__Description of the task__
Search each line below for "show", then return the lines where it appears.

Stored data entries
········

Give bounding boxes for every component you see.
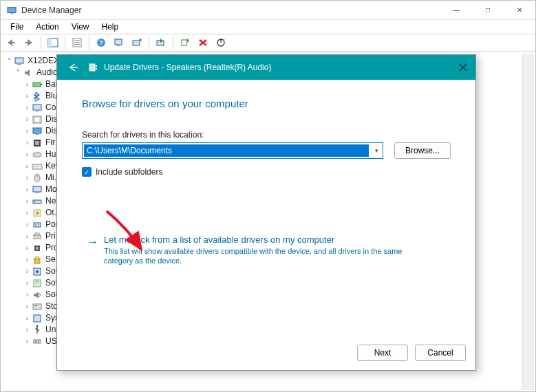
tree-twisty[interactable]: › — [23, 301, 32, 312]
svg-rect-51 — [34, 259, 40, 263]
svg-point-45 — [35, 224, 36, 226]
tree-twisty[interactable]: › — [23, 102, 32, 113]
system-icon — [32, 313, 43, 324]
svg-rect-57 — [34, 315, 41, 322]
svg-rect-3 — [25, 42, 28, 43]
help-button[interactable]: ? — [94, 35, 109, 50]
tree-twisty[interactable]: › — [23, 78, 32, 90]
svg-rect-48 — [35, 233, 39, 235]
svg-rect-33 — [34, 166, 35, 166]
tree-twisty[interactable]: › — [23, 242, 32, 254]
app-icon — [6, 5, 17, 16]
next-button[interactable]: Next — [357, 345, 408, 361]
dialog-close-button[interactable] — [451, 55, 475, 80]
svg-rect-22 — [41, 84, 42, 85]
dialog-back-button[interactable] — [65, 63, 82, 72]
software-dev-icon — [32, 278, 43, 289]
minimize-button[interactable]: — — [440, 1, 472, 20]
dialog-body: Browse for drivers on your computer Sear… — [57, 80, 475, 336]
dialog-title: Update Drivers - Speakers (Realtek(R) Au… — [104, 63, 271, 72]
add-legacy-button[interactable] — [129, 35, 144, 50]
svg-rect-8 — [74, 42, 80, 43]
search-location-label: Search for drivers in this location: — [82, 130, 451, 140]
tree-twisty[interactable]: › — [23, 336, 32, 347]
other-icon: ? — [32, 208, 43, 219]
show-hide-tree-button[interactable] — [45, 35, 61, 50]
hid-icon — [32, 149, 43, 160]
tree-twisty[interactable]: › — [23, 90, 32, 102]
sound-icon — [32, 290, 43, 301]
path-combobox[interactable]: C:\Users\M\Documents ▾ — [82, 142, 383, 159]
tree-twisty[interactable]: › — [23, 160, 32, 172]
update-driver-button[interactable] — [153, 35, 169, 50]
tree-twisty[interactable]: › — [23, 195, 32, 207]
svg-point-46 — [38, 224, 39, 226]
svg-rect-59 — [34, 340, 41, 343]
tree-twisty[interactable]: › — [23, 149, 32, 160]
scan-button[interactable] — [111, 35, 127, 50]
menu-action[interactable]: Action — [30, 21, 64, 32]
driver-icon — [87, 62, 98, 73]
bluetooth-icon — [32, 91, 43, 102]
path-value[interactable]: C:\Users\M\Documents — [84, 144, 369, 157]
tree-twisty[interactable]: › — [23, 219, 32, 230]
svg-rect-60 — [35, 340, 36, 342]
pick-from-list-option[interactable]: → Let me pick from a list of available d… — [82, 235, 451, 265]
menu-file[interactable]: File — [5, 21, 29, 32]
vertical-scrollbar[interactable] — [522, 54, 534, 390]
tree-twisty[interactable]: › — [23, 172, 32, 184]
tree-twisty[interactable]: › — [23, 137, 32, 149]
port-icon — [32, 219, 43, 230]
pick-option-description: This list will show available drivers co… — [104, 246, 420, 265]
cancel-button[interactable]: Cancel — [415, 345, 466, 361]
maximize-button[interactable]: □ — [472, 1, 504, 20]
tree-twisty[interactable]: ˅ — [14, 67, 23, 78]
menu-view[interactable]: View — [66, 21, 95, 32]
menubar: File Action View Help — [1, 20, 535, 34]
svg-rect-2 — [12, 42, 15, 43]
tree-twisty[interactable]: › — [23, 207, 32, 219]
enable-button[interactable] — [178, 35, 193, 50]
tree-twisty[interactable]: › — [23, 265, 32, 277]
include-subfolders-checkbox[interactable]: ✓ Include subfolders — [82, 167, 451, 177]
svg-rect-30 — [35, 141, 39, 145]
svg-rect-38 — [33, 186, 41, 192]
computer-icon — [32, 102, 43, 113]
svg-rect-7 — [74, 40, 80, 41]
chevron-down-icon[interactable]: ▾ — [370, 147, 383, 154]
usb-icon — [32, 325, 43, 336]
printer-icon — [32, 231, 43, 242]
battery-icon — [32, 79, 43, 90]
uninstall-button[interactable] — [195, 35, 211, 50]
tree-twisty[interactable]: › — [23, 254, 32, 265]
tree-twisty[interactable]: › — [23, 312, 32, 324]
storage-icon — [32, 301, 43, 312]
svg-rect-40 — [33, 200, 41, 204]
back-button[interactable] — [3, 35, 19, 50]
svg-point-58 — [36, 325, 39, 327]
svg-text:?: ? — [36, 210, 39, 217]
svg-rect-0 — [8, 7, 16, 12]
tree-twisty[interactable]: › — [23, 289, 32, 301]
tree-twisty[interactable]: › — [23, 230, 32, 242]
close-button[interactable]: ✕ — [504, 1, 535, 20]
svg-rect-1 — [10, 13, 13, 14]
svg-rect-27 — [33, 128, 41, 133]
svg-rect-9 — [74, 44, 80, 45]
menu-help[interactable]: Help — [96, 21, 125, 32]
disable-button[interactable] — [213, 35, 228, 50]
properties-button[interactable] — [69, 35, 85, 50]
forward-button[interactable] — [21, 35, 36, 50]
processor-icon — [32, 243, 43, 254]
tree-twisty[interactable]: › — [23, 125, 32, 137]
svg-rect-56 — [34, 305, 37, 306]
tree-twisty[interactable]: › — [23, 113, 32, 125]
svg-rect-21 — [33, 83, 41, 87]
tree-twisty[interactable]: › — [23, 324, 32, 336]
tree-twisty[interactable]: › — [23, 277, 32, 289]
arrow-right-icon: → — [82, 235, 104, 265]
tree-twisty[interactable]: › — [23, 184, 32, 195]
firmware-icon — [32, 138, 43, 149]
svg-rect-24 — [35, 111, 39, 111]
browse-button[interactable]: Browse... — [394, 142, 451, 159]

········

__Result for this exercise__
show-hide-tree-button[interactable] — [45, 35, 61, 50]
pick-option-description: This list will show available drivers co… — [104, 246, 420, 265]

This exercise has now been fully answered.